日本郵便、山口―新潟間の速達配達で長期遅延を公表 報道受け謝罪
日本郵便は4月7日、山口県から新潟県に向けた速達などの郵便物の配達が遅延していた事実を正式に発表しました。この問題は朝日新聞が3月末に報じたことで発覚し、同社は「長期間にわたり遅延を発生させ、お客様にご迷惑をおかけした」と陳謝するとともに、「公表が遅れたことを深くおわびする」と謝罪の意を表明しています。
遅延期間は約10カ月、推計70通程度に影響
配達遅延は2024年1月から同年11月10日までの約10カ月間にわたり発生していました。遅延時間は半日から1日程度で、影響を受けた郵便物は推計で約70通程度とされています。利用者から申し出があった場合には、速達料金の返還に応じたとのことです。
輸送方法の変更が原因、設定ミスでトラック接続に問題
日本郵便によると、山口―新潟間では2024年4月に輸送方法を変更しました。従来の長距離トラック輸送から、航空輸送を組み合わせた方式に切り替えたのです。しかし、経由地の大阪から伊丹空港行きのトラックに接続するダイヤ設定に問題があり、トラックの到着が間に合わない状況が続いていました。

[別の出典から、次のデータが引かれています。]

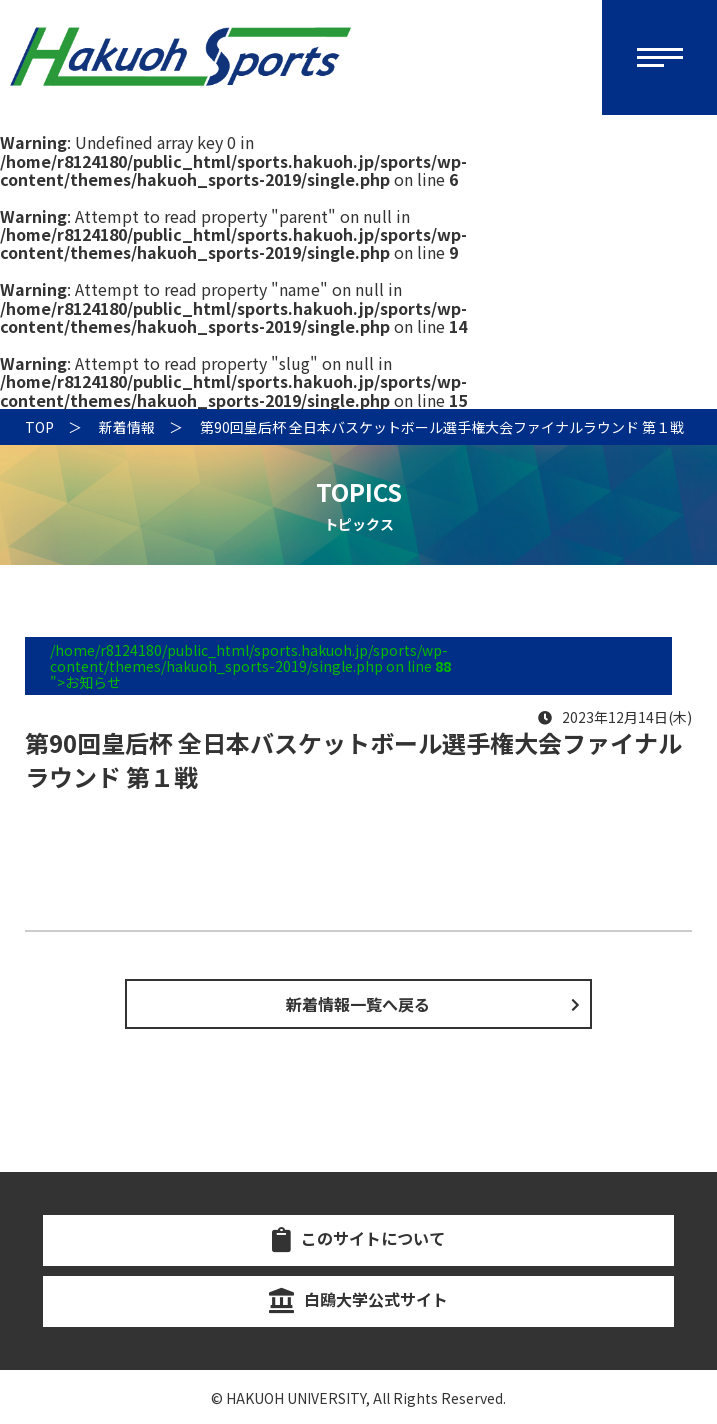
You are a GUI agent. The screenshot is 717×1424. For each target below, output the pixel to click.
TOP (39, 427)
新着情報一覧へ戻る (358, 1004)
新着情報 (127, 427)
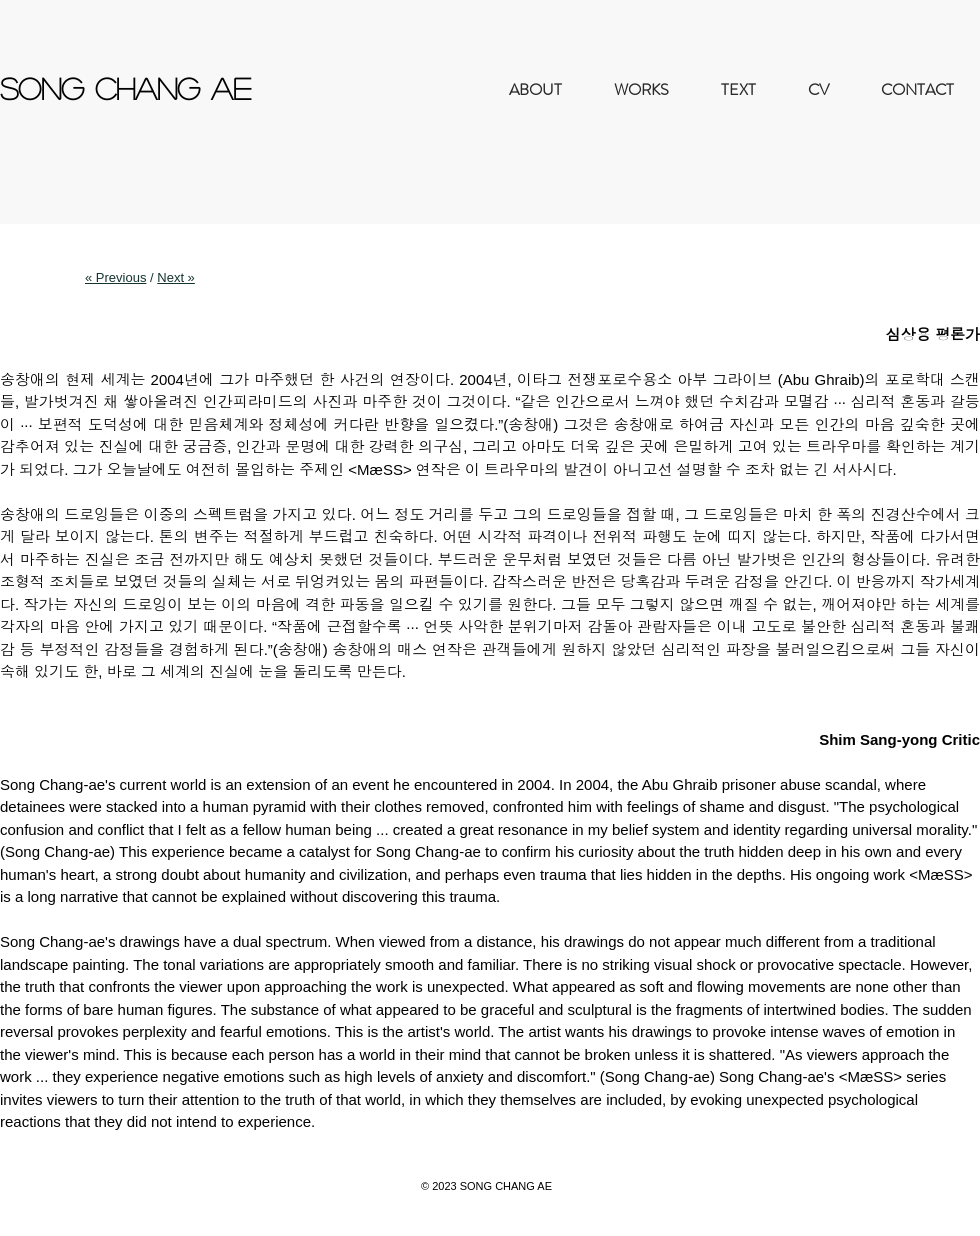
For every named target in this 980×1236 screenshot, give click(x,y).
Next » (176, 277)
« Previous (115, 277)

この問題が判明した後、日本郵便は新潟までトラックで運ぶ従来の方式に戻し、遅延は解消されたと説明しています。同様に航空輸送を活用していた他の区間については改めて調査を実施しましたが、「問題は確認されなかった」としています。
公表の遅れと今後の対応
今回の遅延問題は、報道機関による取材によって初めて明らかになりました。日本郵便は公表が遅れたことについて重ねて謝罪し、再発防止に努める姿勢を示しています。企業としての情報開示の在り方にも注目が集まる事態となりました。
この事例は、物流システムの変更が実際のサービスに与える影響を検証する重要性を浮き彫りにしています。消費者への適切な説明と迅速な対応が求められる中、今後の郵便サービスの信頼性回復が課題となるでしょう。